◆ Task data
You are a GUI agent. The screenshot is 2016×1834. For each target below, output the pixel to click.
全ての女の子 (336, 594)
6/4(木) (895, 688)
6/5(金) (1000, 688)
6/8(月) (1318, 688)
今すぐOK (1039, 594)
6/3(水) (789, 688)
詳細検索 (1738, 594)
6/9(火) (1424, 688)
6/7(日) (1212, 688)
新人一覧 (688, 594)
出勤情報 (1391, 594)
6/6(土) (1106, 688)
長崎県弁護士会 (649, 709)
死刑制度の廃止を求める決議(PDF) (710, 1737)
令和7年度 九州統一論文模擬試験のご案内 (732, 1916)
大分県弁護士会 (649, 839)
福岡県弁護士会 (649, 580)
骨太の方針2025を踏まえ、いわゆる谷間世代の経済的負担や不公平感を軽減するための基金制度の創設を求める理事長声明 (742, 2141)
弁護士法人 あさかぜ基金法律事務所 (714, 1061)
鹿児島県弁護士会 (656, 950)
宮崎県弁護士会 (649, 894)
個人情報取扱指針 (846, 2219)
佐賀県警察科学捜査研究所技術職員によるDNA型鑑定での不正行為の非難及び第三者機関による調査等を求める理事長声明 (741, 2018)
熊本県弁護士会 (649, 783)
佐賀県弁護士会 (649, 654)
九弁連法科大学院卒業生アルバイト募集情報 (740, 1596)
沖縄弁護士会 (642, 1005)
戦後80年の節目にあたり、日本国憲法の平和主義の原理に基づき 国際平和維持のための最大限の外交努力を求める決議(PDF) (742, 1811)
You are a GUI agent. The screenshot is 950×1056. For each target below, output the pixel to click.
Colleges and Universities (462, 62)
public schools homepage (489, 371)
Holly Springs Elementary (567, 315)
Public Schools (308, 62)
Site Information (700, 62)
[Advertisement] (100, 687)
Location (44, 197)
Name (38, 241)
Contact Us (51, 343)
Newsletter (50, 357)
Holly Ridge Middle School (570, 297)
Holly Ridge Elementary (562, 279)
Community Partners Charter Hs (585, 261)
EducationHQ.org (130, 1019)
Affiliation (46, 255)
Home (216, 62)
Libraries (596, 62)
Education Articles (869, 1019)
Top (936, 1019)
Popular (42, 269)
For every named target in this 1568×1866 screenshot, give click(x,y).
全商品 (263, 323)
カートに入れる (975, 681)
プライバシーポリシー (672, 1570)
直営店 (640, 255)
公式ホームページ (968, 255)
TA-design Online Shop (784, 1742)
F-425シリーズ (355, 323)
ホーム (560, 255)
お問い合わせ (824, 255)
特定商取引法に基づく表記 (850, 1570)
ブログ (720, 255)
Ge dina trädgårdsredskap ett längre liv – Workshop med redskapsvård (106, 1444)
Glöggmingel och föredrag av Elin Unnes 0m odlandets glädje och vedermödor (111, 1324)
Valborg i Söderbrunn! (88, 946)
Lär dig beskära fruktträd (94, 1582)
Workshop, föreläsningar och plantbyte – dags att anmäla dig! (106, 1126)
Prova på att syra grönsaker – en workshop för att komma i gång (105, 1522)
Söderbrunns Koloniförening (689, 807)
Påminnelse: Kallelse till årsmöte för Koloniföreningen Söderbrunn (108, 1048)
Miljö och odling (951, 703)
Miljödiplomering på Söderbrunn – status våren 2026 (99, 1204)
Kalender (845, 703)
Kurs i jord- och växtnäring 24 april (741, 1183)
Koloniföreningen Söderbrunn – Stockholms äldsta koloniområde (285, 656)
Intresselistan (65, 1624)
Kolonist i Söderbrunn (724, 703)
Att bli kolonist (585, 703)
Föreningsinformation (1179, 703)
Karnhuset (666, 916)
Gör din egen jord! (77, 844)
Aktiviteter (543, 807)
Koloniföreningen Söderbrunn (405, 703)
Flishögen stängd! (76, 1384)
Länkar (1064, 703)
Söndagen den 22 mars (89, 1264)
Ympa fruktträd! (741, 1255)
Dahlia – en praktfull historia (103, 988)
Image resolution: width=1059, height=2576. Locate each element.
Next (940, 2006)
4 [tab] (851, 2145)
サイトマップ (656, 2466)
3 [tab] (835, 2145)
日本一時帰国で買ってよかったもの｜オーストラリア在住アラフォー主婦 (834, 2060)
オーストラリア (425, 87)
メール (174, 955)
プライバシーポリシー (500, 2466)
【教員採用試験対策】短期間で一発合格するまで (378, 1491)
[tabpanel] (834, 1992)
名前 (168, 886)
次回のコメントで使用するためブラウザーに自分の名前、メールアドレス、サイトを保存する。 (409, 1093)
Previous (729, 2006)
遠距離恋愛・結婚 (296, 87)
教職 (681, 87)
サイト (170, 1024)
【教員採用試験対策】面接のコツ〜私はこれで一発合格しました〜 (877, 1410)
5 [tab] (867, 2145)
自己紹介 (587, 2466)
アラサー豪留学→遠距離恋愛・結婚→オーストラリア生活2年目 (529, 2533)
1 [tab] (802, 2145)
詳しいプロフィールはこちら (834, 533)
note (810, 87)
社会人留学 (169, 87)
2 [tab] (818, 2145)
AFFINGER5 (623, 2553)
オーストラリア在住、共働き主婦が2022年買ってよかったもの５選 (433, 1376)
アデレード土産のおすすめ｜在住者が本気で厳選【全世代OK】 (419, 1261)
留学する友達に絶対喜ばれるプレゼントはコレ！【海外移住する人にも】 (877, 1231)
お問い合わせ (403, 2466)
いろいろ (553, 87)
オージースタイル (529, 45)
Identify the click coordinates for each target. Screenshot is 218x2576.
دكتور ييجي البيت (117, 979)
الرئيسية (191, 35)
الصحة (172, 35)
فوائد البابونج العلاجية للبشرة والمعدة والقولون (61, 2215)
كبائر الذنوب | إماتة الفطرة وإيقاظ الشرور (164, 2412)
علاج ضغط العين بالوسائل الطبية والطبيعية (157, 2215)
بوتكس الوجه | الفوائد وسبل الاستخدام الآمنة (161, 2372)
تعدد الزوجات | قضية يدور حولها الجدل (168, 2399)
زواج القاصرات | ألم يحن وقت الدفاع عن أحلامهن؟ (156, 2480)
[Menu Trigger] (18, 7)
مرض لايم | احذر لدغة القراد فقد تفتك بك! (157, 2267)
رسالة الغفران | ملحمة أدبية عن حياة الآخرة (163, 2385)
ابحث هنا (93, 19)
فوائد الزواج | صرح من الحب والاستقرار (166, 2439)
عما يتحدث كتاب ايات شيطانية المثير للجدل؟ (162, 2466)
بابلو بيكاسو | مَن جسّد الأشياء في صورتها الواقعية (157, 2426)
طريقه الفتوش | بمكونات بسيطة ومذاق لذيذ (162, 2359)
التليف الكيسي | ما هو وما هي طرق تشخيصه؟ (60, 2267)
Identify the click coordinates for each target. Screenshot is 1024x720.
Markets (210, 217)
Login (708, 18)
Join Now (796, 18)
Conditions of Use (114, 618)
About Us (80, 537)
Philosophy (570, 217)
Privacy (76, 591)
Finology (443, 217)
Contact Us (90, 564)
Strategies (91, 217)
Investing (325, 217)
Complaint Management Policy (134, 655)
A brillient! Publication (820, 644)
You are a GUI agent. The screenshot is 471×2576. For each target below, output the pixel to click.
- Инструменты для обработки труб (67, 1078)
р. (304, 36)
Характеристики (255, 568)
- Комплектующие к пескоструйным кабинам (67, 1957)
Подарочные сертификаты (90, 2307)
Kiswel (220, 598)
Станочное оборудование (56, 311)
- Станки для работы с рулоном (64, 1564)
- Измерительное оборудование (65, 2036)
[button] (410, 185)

◆ To do
Copy, exactly and with nothing added, the lines from the one containing "Strategies (91, 217)" through the end of the records.

◆ Exercise solution
Strategies (91, 217)
Investing (325, 217)
Complaint Management Policy (134, 655)
A brillient! Publication (820, 644)
You are a GUI agent. The screenshot is 471×2576. For each target below, output the pixel to click.
- Инструменты для обработки труб (67, 1078)
р. (304, 36)
Характеристики (255, 568)
- Комплектующие к пескоструйным кабинам (67, 1957)
Подарочные сертификаты (90, 2307)
Kiswel (220, 598)
Станочное оборудование (56, 311)
- Станки для работы с рулоном (64, 1564)
- Измерительное оборудование (65, 2036)
[button] (410, 185)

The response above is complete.